* _Prompt_: I would like the records restated word for word, without the pictures.

* _Entries provided_:
--

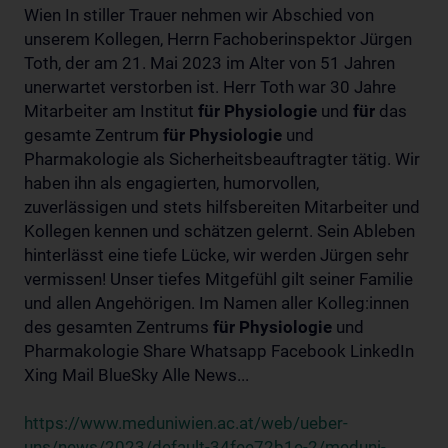
Wien In stiller Trauer nehmen wir Abschied von
unserem Kollegen, Herrn Fachoberinspektor Jürgen
Toth, der am 21. Mai 2023 im Alter von 51 Jahren
unerwartet verstorben ist. Herr Toth war 30 Jahre
Mitarbeiter am Institut
für
Physiologie
und
für
das
gesamte Zentrum
für
Physiologie
und
Pharmakologie als Sicherheitsbeauftragter tätig. Wir
haben ihn als engagierten, humorvollen,
zuverlässigen und stets hilfsbereiten Mitarbeiter und
Kollegen kennen und schätzen gelernt. Sein Ableben
hinterlässt eine tiefe Lücke, wir werden Jürgen sehr
vermissen! Unser tiefes Mitgefühl gilt seiner Familie
und allen Angehörigen. Im Namen aller Kolleg:innen
des gesamten Zentrums
für
Physiologie
und
Pharmakologie Share Whatsapp Facebook LinkedIn
Xing Mail BlueSky Alle News...
https://www.meduniwien.ac.at/web/ueber-
uns/news/2023/default-34fee72b1e-2/meduni-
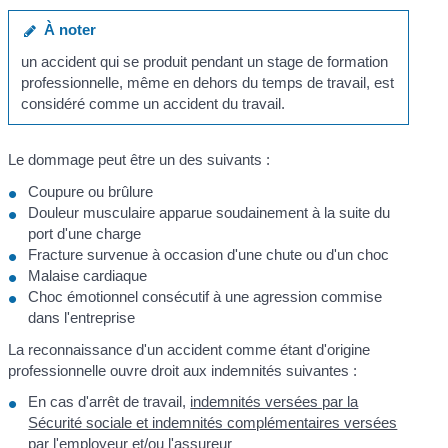
À noter
un accident qui se produit pendant un stage de formation
professionnelle, même en dehors du temps de travail, est
considéré comme un accident du travail.
Le dommage peut être un des suivants :
Coupure ou brûlure
Douleur musculaire apparue soudainement à la suite du
port d'une charge
Fracture survenue à occasion d'une chute ou d'un choc
Malaise cardiaque
Choc émotionnel consécutif à une agression commise
dans l'entreprise
La reconnaissance d'un accident comme étant d'origine
professionnelle ouvre droit aux indemnités suivantes :
En cas d'arrêt de travail,
indemnités versées par la
Sécurité sociale et indemnités complémentaires versées
par l'employeur
et/ou l'assureur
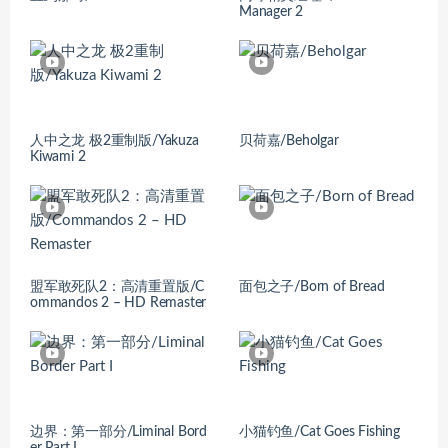
Manager 2
人中之龙 极2重制版/Yakuza
贝荷嘉/Beholgar
Kiwami 2
盟军敢死队2：高清重置版/C
面包之子/Born of Bread
ommandos 2 – HD Remaster
边界：第一部分/Liminal Bord
小猫钓鱼/Cat Goes Fishing
er Part I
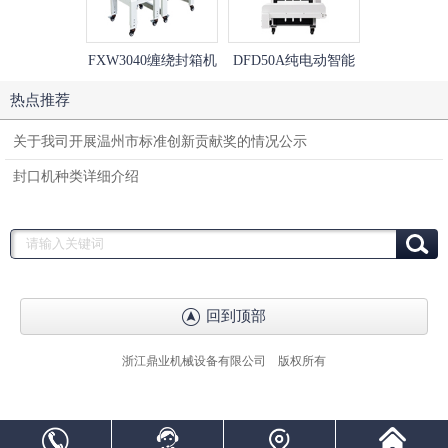
FXW3040缠绕封箱机
DFD50A纯电动智能
DQL5545V
+FXC5050XA左右驱
快递打包机
直封切机+DSE
热点推荐
动胶带封箱机
透明炉热收
关于我司开展温州市标准创新贡献奖的情况公示
封口机种类详细介绍
回到顶部
浙江鼎业机械设备有限公司 版权所有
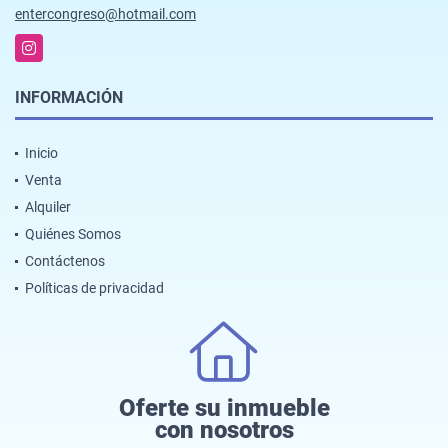
entercongreso@hotmail.com
Instagram
INFORMACIÓN
Inicio
Venta
Alquiler
Quiénes Somos
Contáctenos
Políticas de privacidad
Oferte su inmueble
con nosotros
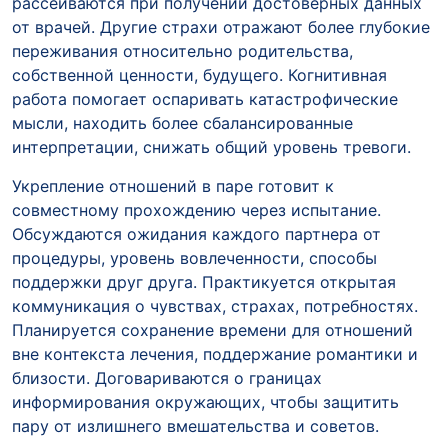
рассеиваются при получении достоверных данных
от врачей. Другие страхи отражают более глубокие
переживания относительно родительства,
собственной ценности, будущего. Когнитивная
работа помогает оспаривать катастрофические
мысли, находить более сбалансированные
интерпретации, снижать общий уровень тревоги.
Укрепление отношений в паре готовит к
совместному прохождению через испытание.
Обсуждаются ожидания каждого партнера от
процедуры, уровень вовлеченности, способы
поддержки друг друга. Практикуется открытая
коммуникация о чувствах, страхах, потребностях.
Планируется сохранение времени для отношений
вне контекста лечения, поддержание романтики и
близости. Договариваются о границах
информирования окружающих, чтобы защитить
пару от излишнего вмешательства и советов.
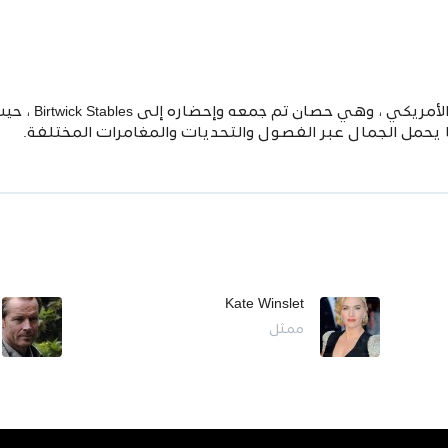
وُلدت Black Beauty
بطًا يحمل الجمال عبر الفصول والتحديات والمغامرات المختلفة.
Kate Winslet
ممثل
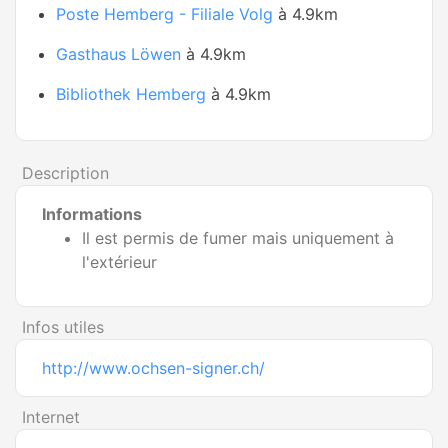
Poste Hemberg - Filiale Volg
à 4.9km
Gasthaus Löwen
à 4.9km
Bibliothek Hemberg
à 4.9km
Description
Informations
Il est permis de fumer mais uniquement à
l'extérieur
Infos utiles
http://www.ochsen-signer.ch/
Internet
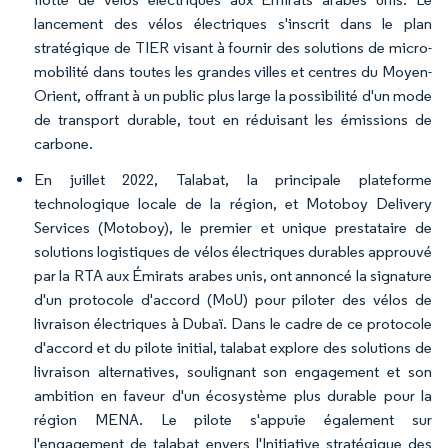
lancement des vélos électriques s'inscrit dans le plan
stratégique de TIER visant à fournir des solutions de micro-
mobilité dans toutes les grandes villes et centres du Moyen-
Orient, offrant à un public plus large la possibilité d'un mode
de transport durable, tout en réduisant les émissions de
carbone.
En juillet 2022, Talabat, la principale plateforme
technologique locale de la région, et Motoboy Delivery
Services (Motoboy), le premier et unique prestataire de
solutions logistiques de vélos électriques durables approuvé
par la RTA aux Émirats arabes unis, ont annoncé la signature
d'un protocole d'accord (MoU) pour piloter des vélos de
livraison électriques à Dubaï. Dans le cadre de ce protocole
d'accord et du pilote initial, talabat explore des solutions de
livraison alternatives, soulignant son engagement et son
ambition en faveur d'un écosystème plus durable pour la
région MENA. Le pilote s'appuie également sur
l'engagement de talabat envers l'Initiative stratégique des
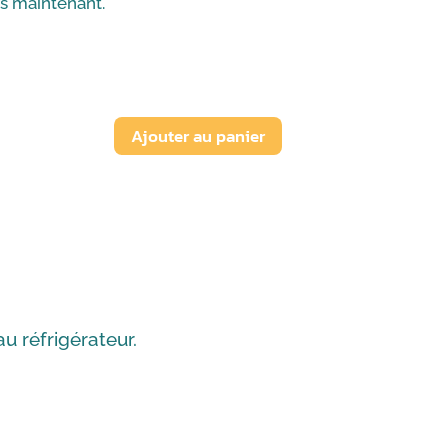
ns maintenant.
Ajouter au panier
 réfrigérateur.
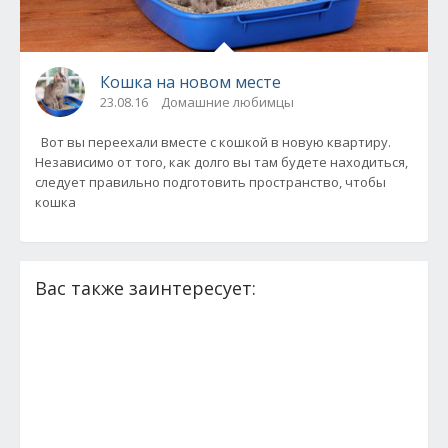
Кошка на новом месте
23.08.16
Домашние любимцы
Вот вы переехали вместе с кошкой в новую квартиру.
Независимо от того, как долго вы там будете находиться,
следует правильно подготовить пространство, чтобы
кошка
Вас также заинтересует:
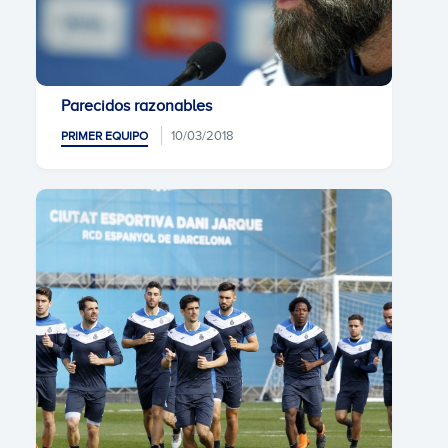
Parecidos razonables
10/03/2018
PRIMER EQUIPO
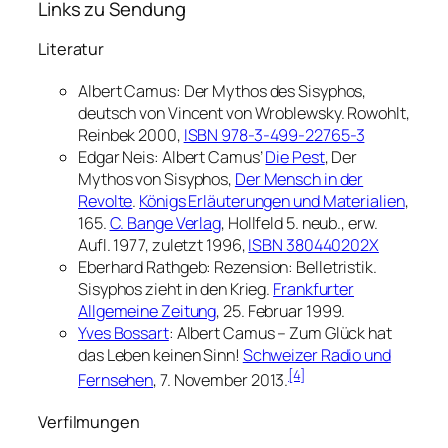
Links zu Sendung
Literatur
Albert Camus:
Der Mythos des Sisyphos
,
deutsch von Vincent von Wroblewsky. Rowohlt,
Reinbek 2000,
ISBN 978-3-499-22765-3
Edgar Neis:
Albert Camus’
Die Pest
, Der
Mythos von Sisyphos,
Der Mensch in der
Revolte
.
Königs Erläuterungen und Materialien
,
165.
C. Bange Verlag
, Hollfeld 5. neub., erw.
Aufl. 1977, zuletzt 1996,
ISBN 380440202X
Eberhard Rathgeb:
Rezension: Belletristik.
Sisyphos zieht in den Krieg.
Frankfurter
Allgemeine Zeitung
, 25. Februar 1999.
Yves Bossart
:
Albert Camus – Zum Glück hat
das Leben keinen Sinn!
Schweizer Radio und
[4]
Fernsehen
, 7. November 2013.
Verfilmungen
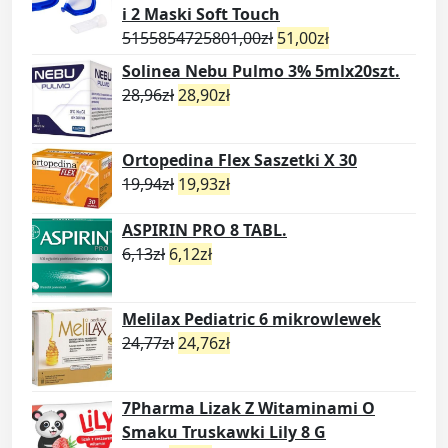
i 2 Maski Soft Touch
5155854725801,00
zł
51,00
zł
Solinea Nebu Pulmo 3% 5mlx20szt.
28,96
zł
28,90
zł
Ortopedina Flex Saszetki X 30
19,94
zł
19,93
zł
ASPIRIN PRO 8 TABL.
6,13
zł
6,12
zł
Melilax Pediatric 6 mikrowlewek
24,77
zł
24,76
zł
7Pharma Lizak Z Witaminami O
Smaku Truskawki Lily 8 G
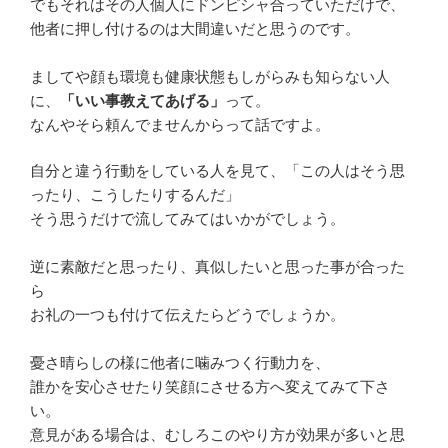
でもそれはその人個人にドンピシャ合っていただけで、
他者に押し付けるのは大間違いだと思うのです。
ましてや顔も環境も健康状態もしがらみも知らない人
に、
「いい事教えてあげる」
って。
なんやそら頼んでませんからって話ですよ。
自分と違う行動をしている人を見て、「この人はそう思
ったり、こうしたりするんだ」
そう思うだけで流してみてはいかがでしょう。
逆に素敵だと思ったり、真似したいと思った事が合った
ら
お礼の一つも付けて伝えたらどうでしょうか。
憂さ晴らしの様に他者に噛みつく行動力を、
誰かを安心させたり笑顔にさせる方へ変えてみて下さ
い。
意見がある場合は、むしろこのやり方が効果が多いと思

--

* _Response to this task_:
Wien In stiller Trauer nehmen wir Abschied von
unserem Kollegen, Herrn Fachoberinspektor Jürgen
Toth, der am 21. Mai 2023 im Alter von 51 Jahren
unerwartet verstorben ist. Herr Toth war 30 Jahre
Mitarbeiter am Institut
für
Physiologie
und
für
das
gesamte Zentrum
für
Physiologie
und
Pharmakologie als Sicherheitsbeauftragter tätig. Wir
haben ihn als engagierten, humorvollen,
zuverlässigen und stets hilfsbereiten Mitarbeiter und
Kollegen kennen und schätzen gelernt. Sein Ableben
hinterlässt eine tiefe Lücke, wir werden Jürgen sehr
vermissen! Unser tiefes Mitgefühl gilt seiner Familie
und allen Angehörigen. Im Namen aller Kolleg:innen
des gesamten Zentrums
für
Physiologie
und
Pharmakologie Share Whatsapp Facebook LinkedIn
Xing Mail BlueSky Alle News...
https://www.meduniwien.ac.at/web/ueber-
uns/news/2023/default-34fee72b1e-2/meduni-
À noter
un accident qui se produit pendant un stage de formation
professionnelle, même en dehors du temps de travail, est
considéré comme un accident du travail.
Le dommage peut être un des suivants :
Coupure ou brûlure
Douleur musculaire apparue soudainement à la suite du
port d'une charge
Fracture survenue à occasion d'une chute ou d'un choc
Malaise cardiaque
Choc émotionnel consécutif à une agression commise
dans l'entreprise
La reconnaissance d'un accident comme étant d'origine
professionnelle ouvre droit aux indemnités suivantes :
En cas d'arrêt de travail,
indemnités versées par la
Sécurité sociale et indemnités complémentaires versées
par l'employeur
et/ou l'assureur
Manager 2
人中之龙 极2重制版/Yakuza
贝荷嘉/Beholgar
Kiwami 2
盟军敢死队2：高清重置版/C
面包之子/Born of Bread
ommandos 2 – HD Remaster
边界：第一部分/Liminal Bord
小猫钓鱼/Cat Goes Fishing
er Part I
FXW3040缠绕封箱机
DFD50A纯电动智能
DQL5545V
+FXC5050XA左右驱
快递打包机
直封切机+DSE
热点推荐
动胶带封箱机
透明炉热收
关于我司开展温州市标准创新贡献奖的情况公示
封口机种类详细介绍
回到顶部
浙江鼎业机械设备有限公司 版权所有
entercongreso@hotmail.com
Instagram
INFORMACIÓN
Inicio
Venta
Alquiler
Quiénes Somos
Contáctenos
Políticas de privacidad
Oferte su inmueble
con nosotros
рассеиваются при получении достоверных данных
от врачей. Другие страхи отражают более глубокие
переживания относительно родительства,
собственной ценности, будущего. Когнитивная
работа помогает оспаривать катастрофические
мысли, находить более сбалансированные
интерпретации, снижать общий уровень тревоги.
Укрепление отношений в паре готовит к
совместному прохождению через испытание.
Обсуждаются ожидания каждого партнера от
процедуры, уровень вовлеченности, способы
поддержки друг друга. Практикуется открытая
коммуникация о чувствах, страхах, потребностях.
Планируется сохранение времени для отношений
вне контекста лечения, поддержание романтики и
близости. Договариваются о границах
информирования окружающих, чтобы защитить
пару от излишнего вмешательства и советов.
وُلدت Black Beauty
بطًا يحمل الجمال عبر الفصول والتحديات والمغامرات المختلفة.
Kate Winslet
ممثل
Poste Hemberg - Filiale Volg
à 4.9km
Gasthaus Löwen
à 4.9km
Bibliothek Hemberg
à 4.9km
Description
Informations
Il est permis de fumer mais uniquement à
l'extérieur
Infos utiles
http://www.ochsen-signer.ch/
Internet
lancement des vélos électriques s'inscrit dans le plan
stratégique de TIER visant à fournir des solutions de micro-
mobilité dans toutes les grandes villes et centres du Moyen-
Orient, offrant à un public plus large la possibilité d'un mode
de transport durable, tout en réduisant les émissions de
carbone.
En juillet 2022, Talabat, la principale plateforme
technologique locale de la région, et Motoboy Delivery
Services (Motoboy), le premier et unique prestataire de
solutions logistiques de vélos électriques durables approuvé
par la RTA aux Émirats arabes unis, ont annoncé la signature
d'un protocole d'accord (MoU) pour piloter des vélos de
livraison électriques à Dubaï. Dans le cadre de ce protocole
d'accord et du pilote initial, talabat explore des solutions de
livraison alternatives, soulignant son engagement et son
ambition en faveur d'un écosystème plus durable pour la
région MENA. Le pilote s'appuie également sur
l'engagement de talabat envers l'Initiative stratégique des
ns maintenant.
Ajouter au panier
 réfrigérateur.
Кошка на новом месте
23.08.16
Домашние любимцы
Вот вы переехали вместе с кошкой в новую квартиру.
Независимо от того, как долго вы там будете находиться,
следует правильно подготовить пространство, чтобы
кошка
Вас также заинтересует:
Parecidos razonables
10/03/2018
PRIMER EQUIPO
Links zu Sendung
Literatur
Albert Camus:
Der Mythos des Sisyphos
,
deutsch von Vincent von Wroblewsky. Rowohlt,
Reinbek 2000,
ISBN 978-3-499-22765-3
Edgar Neis:
Albert Camus’
Die Pest
, Der
Mythos von Sisyphos,
Der Mensch in der
Revolte
.
Königs Erläuterungen und Materialien
,
165.
C. Bange Verlag
, Hollfeld 5. neub., erw.
Aufl. 1977, zuletzt 1996,
ISBN 380440202X
Eberhard Rathgeb:
Rezension: Belletristik.
Sisyphos zieht in den Krieg.
Frankfurter
Allgemeine Zeitung
, 25. Februar 1999.
Yves Bossart
:
Albert Camus – Zum Glück hat
das Leben keinen Sinn!
Schweizer Radio und
[4]
Fernsehen
, 7. November 2013.
Verfilmungen
i 2 Maski Soft Touch
5155854725801,00
zł
51,00
zł
Solinea Nebu Pulmo 3% 5mlx20szt.
28,96
zł
28,90
zł
Ortopedina Flex Saszetki X 30
19,94
zł
19,93
zł
ASPIRIN PRO 8 TABL.
6,13
zł
6,12
zł
Melilax Pediatric 6 mikrowlewek
24,77
zł
24,76
zł
7Pharma Lizak Z Witaminami O
Smaku Truskawki Lily 8 G
でもそれはその人個人にドンピシャ合っていただけで、
他者に押し付けるのは大間違いだと思うのです。
ましてや顔も環境も健康状態もしがらみも知らない人
に、
「いい事教えてあげる」
って。
なんやそら頼んでませんからって話ですよ。
自分と違う行動をしている人を見て、「この人はそう思
ったり、こうしたりするんだ」
そう思うだけで流してみてはいかがでしょう。
逆に素敵だと思ったり、真似したいと思った事が合った
ら
お礼の一つも付けて伝えたらどうでしょうか。
憂さ晴らしの様に他者に噛みつく行動力を、
誰かを安心させたり笑顔にさせる方へ変えてみて下さ
い。
意見がある場合は、むしろこのやり方が効果が多いと思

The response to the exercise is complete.